The Cuban Giants

The Cuban Giants were a professional African American baseball team that played in the late 19th and early 20th centuries. The team was founded in 1885 by Frank P. Thompson, a white businessman from Trenton, New Jersey, and was originally known as the Orions. The team was made up primarily of African American players, many of whom were Cuban or of Cuban descent, hence the name “Cuban Giants.”

The team was one of the most successful and popular African American baseball teams of its time and played a significant role in the development of black baseball in the United States. They played games all over the country, often against white teams, and were known for their fast-paced, high-energy style of play.

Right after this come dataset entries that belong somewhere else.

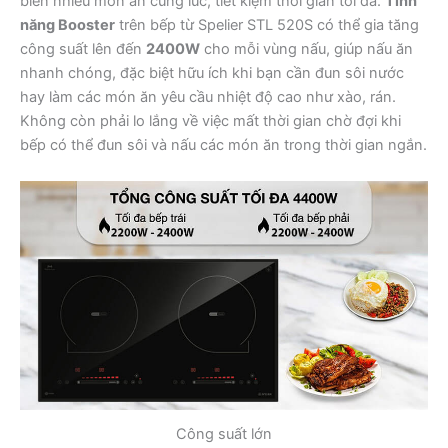
biến nhiều món ăn cùng lúc, tiết kiệm thời gian tối đa.
Tính
năng Booster
trên bếp từ Spelier STL 520S có thể gia tăng
công suất lên đến
2400W
cho mỗi vùng nấu, giúp nấu ăn
nhanh chóng, đặc biệt hữu ích khi bạn cần đun sôi nước
hay làm các món ăn yêu cầu nhiệt độ cao như xào, rán.
Không còn phải lo lắng về việc mất thời gian chờ đợi khi
bếp có thể đun sôi và nấu các món ăn trong thời gian ngắn.
Công suất lớn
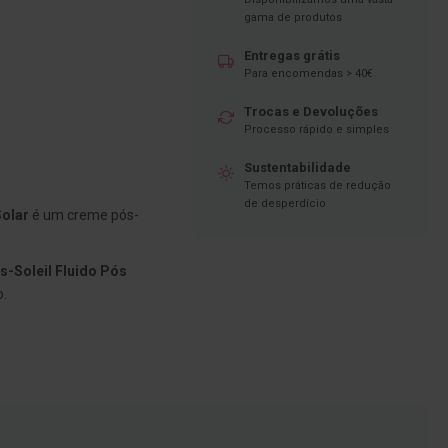
gama de produtos
Entregas grátis
Para encomendas > 40€
Trocas e Devoluções
Processo rápido e simples
Sustentabilidade
Temos práticas de redução
de desperdício
Solar
é um creme pós-
s-Soleil Fluido Pós
o.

In 1885, Frank Thompson, head waiter at Long Island’s Argyle Hotel, organized the Cuban Giants—whose players were neither—using a few fellow waiters and players from Philadelphia and Washington, D.C., teams. The first salaried black ball club in the United States, it was known for its high caliber of play, on-field antics, and taking on everyone, from college nines to white major league teams. Dr. T. E. Townsend composed this polka in honor of the team hailed as the “world colored champions.”

In addition to playing baseball, the Cuban Giants also served as ambassadors for African American culture, showcasing their music and dance traditions during games and exhibitions. They were also involved in civil rights activism, using their platform to advocate for equal rights and opportunities for African Americans.

The team eventually disbanded in the early 1920s, as the Negro Leagues began to take shape and provide more organized opportunities for African American baseball players. However, the Cuban Giants remain an important part of the history of African American baseball, and their legacy continues to be celebrated by historians and baseball fans today.